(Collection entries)
"""
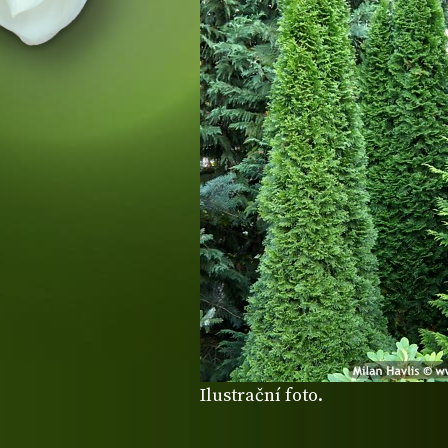
Ilustrační foto.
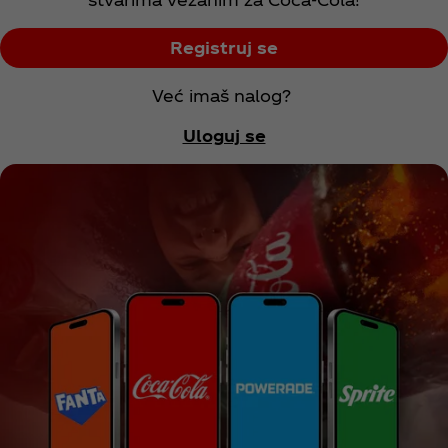
Registruj se
Već imaš nalog?
Uloguj se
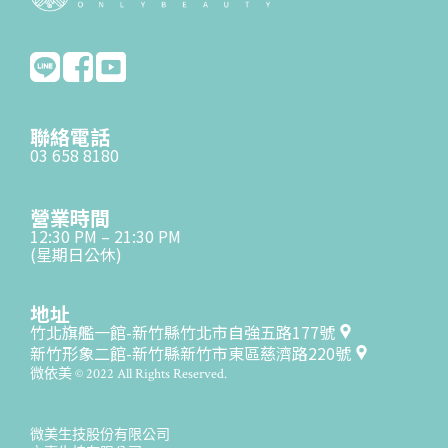
聯絡電話
03 658 8180
營業時間
12:30 PM – 21:30 PM
(星期日公休)
地址
竹北旗艦一館-新竹縣竹北市自強五路177號
新竹形象二館-新竹縣新竹市東區慈濟路220號
微依美 © 2022 All Rights Reserved.
微美生技股份有限公司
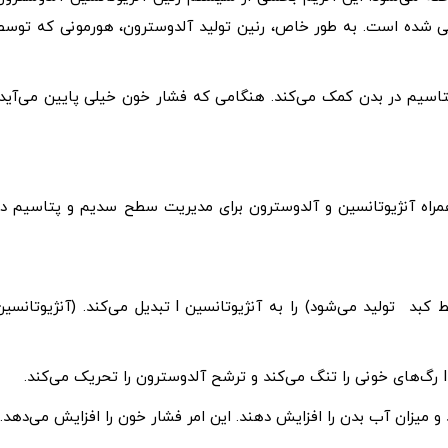
ی شده است. به طور خاص، رنین تولید آلدوسترون، هورمونی که توسط
اسیم در بدن کمک می‌کند. هنگامی که فشار خون خیلی پایین می‌آید،
مراه آنژیوتانسین و آلدوسترون برای مدیریت سطح سدیم و پتاسیم در
این آنزیم، آنژیوتانسینوژن (پیش‌ساز آنژیوتانسین که توسط کبد تولید می‌شود) را به آنژیوتانسین I تبدیل می‌کند. (آنژیوتان
 میزان آب بدن را افزایش دهند. این امر فشار خون را افزایش می‌دهد.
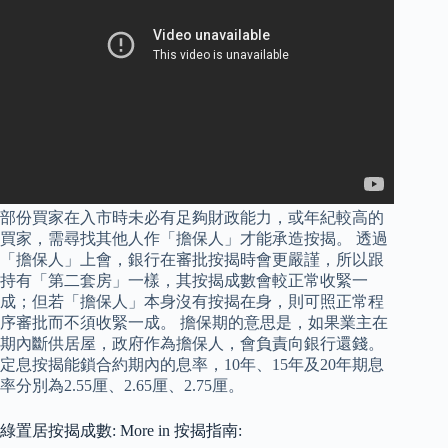
部份買家在入市時未必有足夠財政能力，或年紀較高的
買家，需尋找其他人作「擔保人」才能承造按揭。 透過
「擔保人」上會，銀行在審批按揭時會更嚴謹，所以跟
持有「第二套房」一樣，其按揭成數會較正常收緊一
成；但若「擔保人」本身沒有按揭在身，則可照正常程
序審批而不須收緊一成。 擔保期的意思是，如果業主在
期內斷供居屋，政府作為擔保人，會負責向銀行還錢。
定息按揭能鎖合約期內的息率，10年、15年及20年期息
率分別為2.55厘、2.65厘、2.75厘。
綠置居按揭成數: More in 按揭指南:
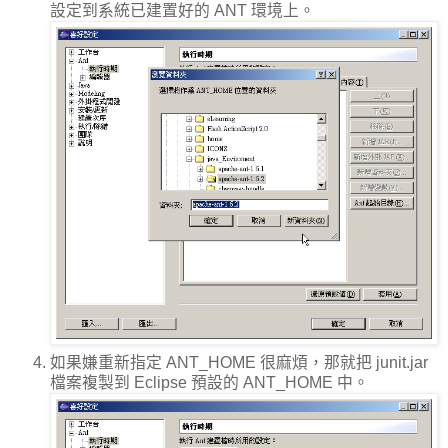
設定到系統已建置好的 ANT 環境上。
如果嫌重新指定 ANT_HOME 很麻煩，那就把 junit.jar
檔案複製到 Eclipse 預設的 ANT_HOME 中。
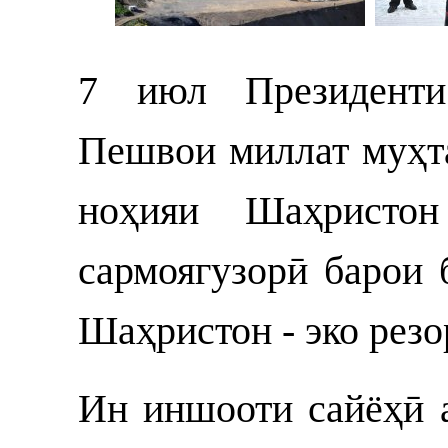
7 июл Президенти
Пешвои миллат муҳт
ноҳияи Шаҳристо
сармоягузорӣ барои 
Шаҳристон - эко рез
Ин иншооти сайёҳӣ 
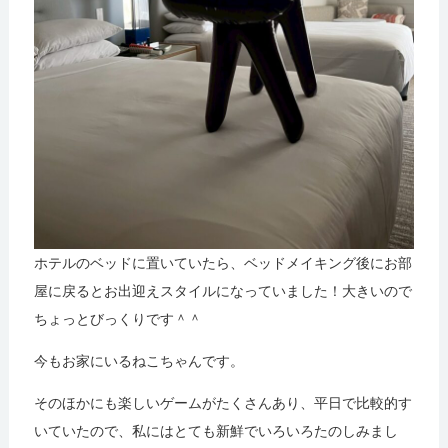
ホテルのベッドに置いていたら、ベッドメイキング後にお部
屋に戻るとお出迎えスタイルになっていました！大きいので
ちょっとびっくりです＾＾
今もお家にいるねこちゃんです。
そのほかにも楽しいゲームがたくさんあり、平日で比較的す
いていたので、私にはとても新鮮でいろいろたのしみまし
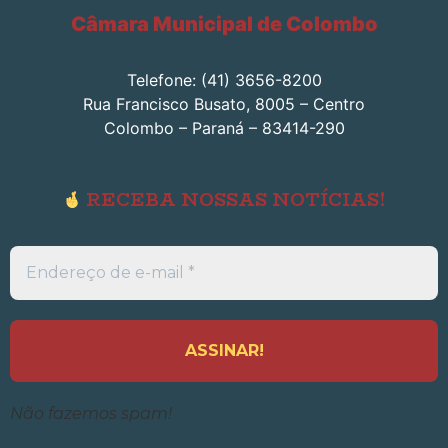
Câmara Municipal de Colombo
Telefone: (41) 3656-8200
Rua Francisco Busato, 8005 – Centro
Colombo – Paraná – 83414-290
RECEBA NOSSAS NOTÍCIAS!
Endereço
de
e-
mail
*
Não fazemos spam!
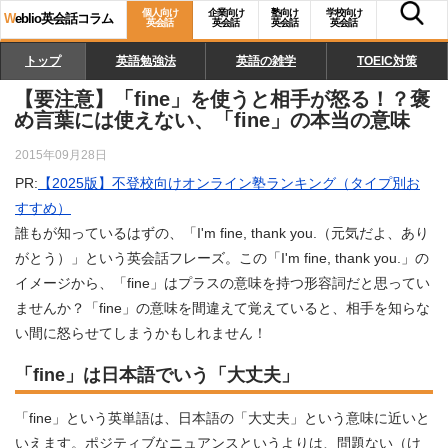
個人向け
企業向け
塾向け
学校向け
W
eblio英会話コラム
英会話
英会話
英会話
英会話
トップ
英語勉強法
英語の雑学
TOEIC対策
【要注意】「fine」を使うと相手が怒る！？褒
め言葉には使えない、「fine」の本当の意味
2015年09月28日
PR:
【2025版】不登校向けオンライン塾ランキング（タイプ別お
すすめ）
誰もが知っているはずの、「I'm fine, thank you.（元気だよ、あり
がとう）」という英会話フレーズ。この「I'm fine, thank you.」の
イメージから、「fine」はプラスの意味を持つ形容詞だと思ってい
ませんか？「fine」の意味を間違えて覚えていると、相手を知らな
い間に怒らせてしまうかもしれません！
「fine」は日本語でいう「大丈夫」
「fine」という英単語は、日本語の「大丈夫」という意味に近いと
いえます。ポジティブなニュアンスというよりは、問題ない（け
"""
Required action:
Report each line in the preceding entries that holds the string "آنژیوتانسین".

Exercise solution:
مراه آنژیوتانسین و آلدوسترون برای مدیریت سطح سدیم و پتاسیم در
این آنزیم، آنژیوتانسینوژن (پیش‌ساز آنژیوتانسین که توسط کبد تولید می‌شود) را به آنژیوتانسین I تبدیل می‌کند. (آنژیوتان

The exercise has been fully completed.